At the same time, following the economic dismissal of his commercial father, Dive created with him a SARL in 2013 specialized in the sale of tools and maintenance of agricultural equipment for farmers in Aisne. Born into a family of itinerant traders in the Saint-Quentin market in fruit and vegetables and whose grandfather had worked for 50 years, Julien Dive was always attached to the defense of local businesses.

==Political career==
===Early beginnings===
Dive's entry into politics began in 2003, when at the age of 18 he joined the UMP and began as an activist in the youth section, which he became the departmental head in 2009. Only elected from the opposition list in the 2008 French municipal elections in his family village of Itancourt, he became mayor in 2014 French municipal elections.
Touched by the limitation of the plurality of the mandates, he resigns from her position of Mayor of Itancourt on 17 July 2017.

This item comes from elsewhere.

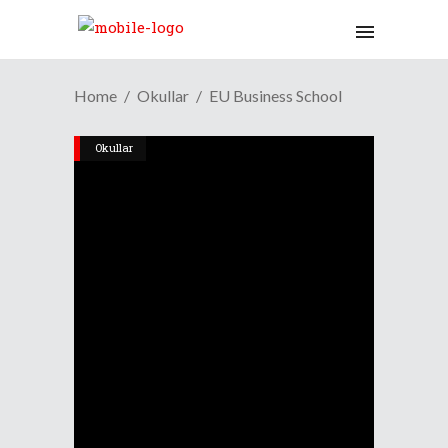
Home
Okullar
EU Business School
Okullar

In 2015 French departmental elections, Dive was in pairs with Orane Gobert to become county councilor of the Canton of Ribemont. He came third in the first round of the election with 25.59% and decided to stay in the second round in a triangular against the binomial FN, who came first in the first round, and the pair PS. He finished third with 22.82%.

===Member of the National Assembly, 2016–present===
Following the 2015 French regional elections, the deputy for the 2nd constituency of Aisne, Xavier Bertrand resigned, to devote himself to the presidency of the Hauts-de-France. Dive became the candidate of the Republicans for the by-election on 13 and 20 March 2016. On 20 March, he won the election in the second round against the candidate FN, Sylvie Saillard-Meunier.

On 18 June 2017, Dive was re-elected against the candidate FN Sylvie Saillard-Meunier.
During a 15th legislature of the French Fifth Republic, he sits on the Economic Affairs Committee. He is Vice-president of the France-Netherlands Friendship Group and Vice-president oh the France-Kosovo Friendship Group.

Dive endorsed Christian Jacob as the party’s chairman in the run-up to the Republicans’ 2019 convention, and later supported Aurélien Pradié’s candidacy to succeed Jacob in 2021; instead, Éric Ciotti won the vote. In 2023, Ciotti appointed Dive as member of his shadow cabinet and put him in charge of agricultural policy.